**Task:** Your answer must be the lines from the first record through the line that contains "Politique et plaidoyer", copied exactly and without any pictures.

#### Records shown

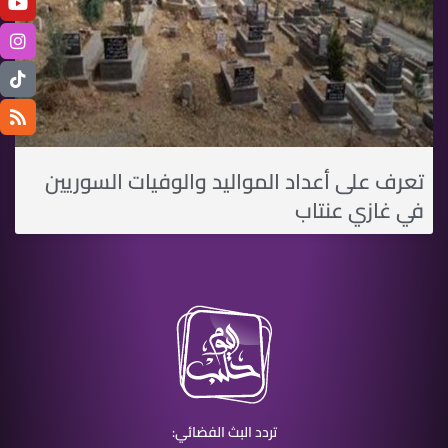
تعرف على أعداد المواليد والوفيات السوريين
في غازي عنتاب
تردد البث الفضائي:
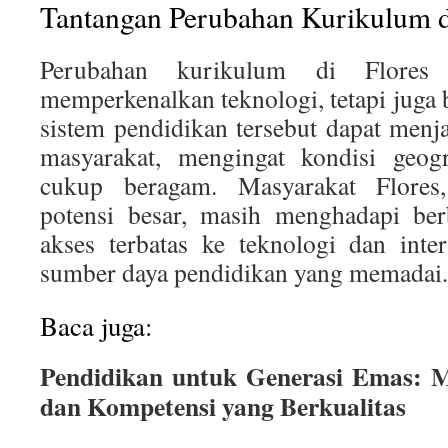
Tantangan Perubahan Kurikulum d
Perubahan kurikulum di Flores
memperkenalkan teknologi, tetapi jug
sistem pendidikan tersebut dapat menj
masyarakat, mengingat kondisi geogr
cukup beragam. Masyarakat Flores
potensi besar, masih menghadapi berb
akses terbatas ke teknologi dan inte
sumber daya pendidikan yang memadai.
Baca juga:
Pendidikan untuk Generasi Emas:
dan Kompetensi yang Berkualitas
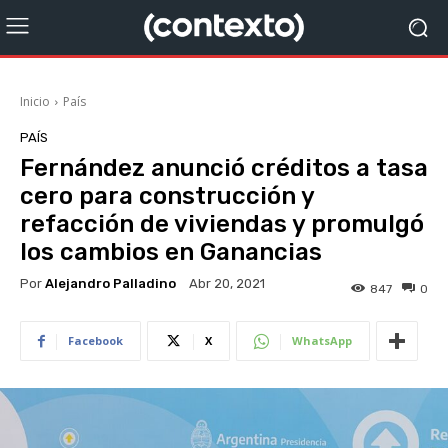
Inicio
País
PAÍS
Fernández anunció créditos a tasa
cero para construcción y
refacción de viviendas y promulgó
los cambios en Ganancias
Por
Alejandro Palladino
Abr 20, 2021
847
0
Facebook
X
WhatsApp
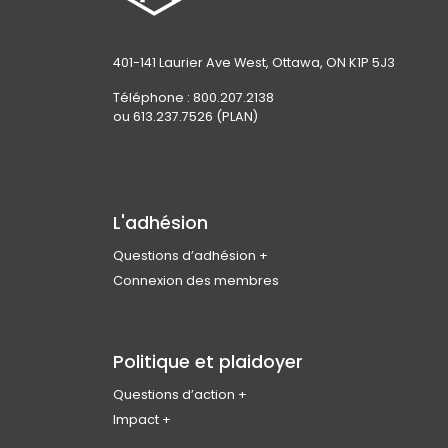
401-141 Laurier Ave West, Ottawa, ON K1P 5J3
Téléphone : 800.207.2138
ou 613.237.7526 (PLAN)
L'adhésion
Questions d’adhésion
Rejoindre l’ICU
Connexion des membres
Admissibilité des membres
Types d’adhésion et cotisations
Avantages pour les membres
Politique et plaidoyer
Codes de conduite et d’éthique professionnelle
Questions d’action
FAQ sur l’adhésion
Changement climatique
Impact
Collectivités saines
Partenariats et représentants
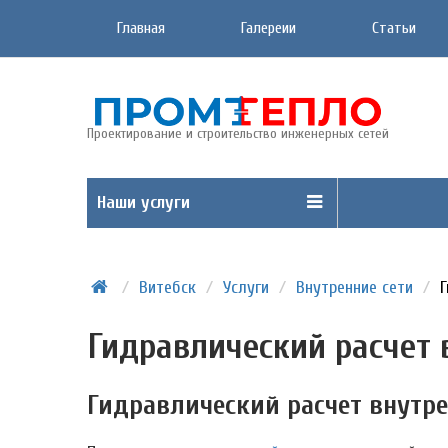
Главная
Галереии
Статьи
Проектирование и строительство инженерных сетей
Наши услуги
/
Витебск
/
Услуги
/
Внутренние сети
/
Г
Гидравлический расчет 
Гидравлический расчет внутре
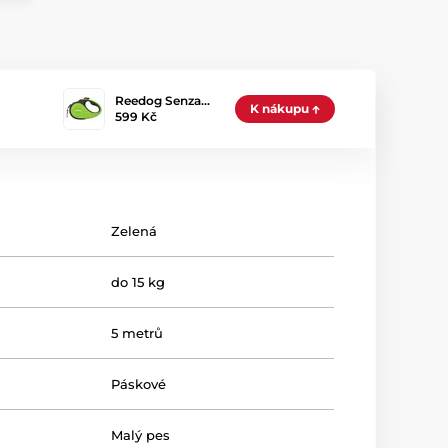
Reedog Senza…
K nákupu
599 Kč
Zelená
do 15 kg
5 metrů
Páskové
Malý pes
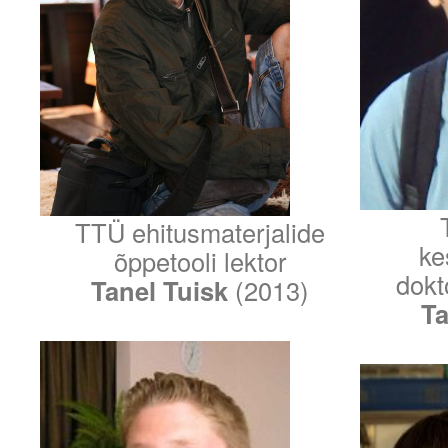
TTÜ ehitusmaterjalide
ke
õppetooli lektor
dokt
Tanel Tuisk
(2013)
Ta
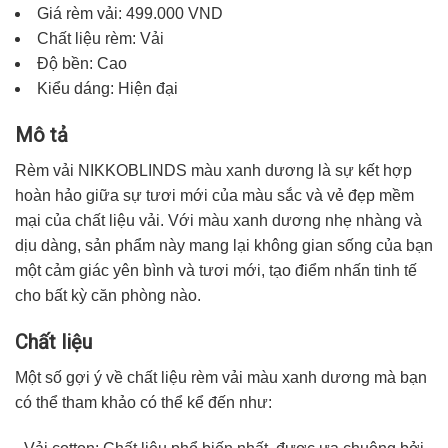
Giá rèm vải: 499.000 VND
Chất liệu rèm: Vải
Độ bền: Cao
Kiểu dáng: Hiện đại
Mô tả
Rèm vải NIKKOBLINDS
màu xanh dương
là sự kết hợp
hoàn hảo giữa sự tươi mới của màu sắc và vẻ đẹp mềm
mại của chất liệu vải. Với màu xanh dương nhẹ nhàng và
dịu dàng, sản phẩm này mang lại không gian sống của bạn
một cảm giác yên bình và tươi mới, tạo điểm nhấn tinh tế
cho bất kỳ căn phòng nào.
Chất liệu
Một số gợi ý về chất liệu rèm vải màu xanh dương mà bạn
có thể tham khảo có thể kể đến như:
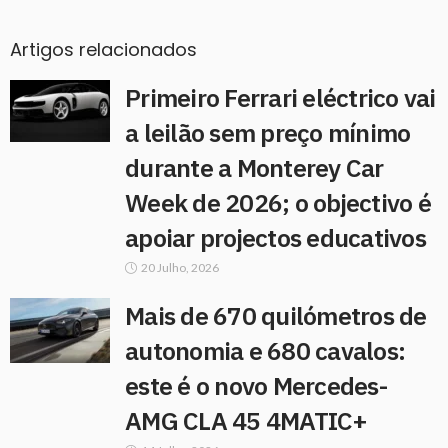
Artigos relacionados
Primeiro Ferrari eléctrico vai
a leilão sem preço mínimo
durante a Monterey Car
Week de 2026; o objectivo é
apoiar projectos educativos
20 Julho, 2026
Mais de 670 quilómetros de
autonomia e 680 cavalos:
este é o novo Mercedes-
AMG CLA 45 4MATIC+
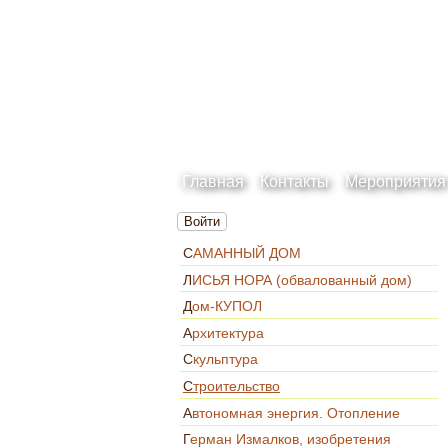
Главная
Контакты
Мероприятия
Войти
САМАННЫЙ ДОМ
ЛИСЬЯ НОРА (обвалованный дом)
Дом-КУПОЛ
Архитектура
Скульптура
Строительство
Автономная энергия. Отопление
Герман Измалков, изобретения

########

**Output:**
تعرف على أعداد المواليد والوفيات السوريين
في غازي عنتاب
تردد البث الفضائي:
Tantangan Perubahan Kurikulum d
Perubahan kurikulum di Flores
memperkenalkan teknologi, tetapi jug
sistem pendidikan tersebut dapat menj
masyarakat, mengingat kondisi geogr
cukup beragam. Masyarakat Flores
potensi besar, masih menghadapi berb
akses terbatas ke teknologi dan inte
sumber daya pendidikan yang memadai.
Baca juga:
Pendidikan untuk Generasi Emas:
dan Kompetensi yang Berkualitas
Inicio
País
PAÍS
Fernández anunció créditos a tasa
cero para construcción y
refacción de viviendas y promulgó
los cambios en Ganancias
Por
Alejandro Palladino
Abr 20, 2021
847
0
Facebook
X
WhatsApp
401-141 Laurier Ave West, Ottawa, ON K1P 5J3
Téléphone : 800.207.2138
ou 613.237.7526 (PLAN)
L'adhésion
Questions d’adhésion
Rejoindre l’ICU
Connexion des membres
Admissibilité des membres
Types d’adhésion et cotisations
Avantages pour les membres
Politique et plaidoyer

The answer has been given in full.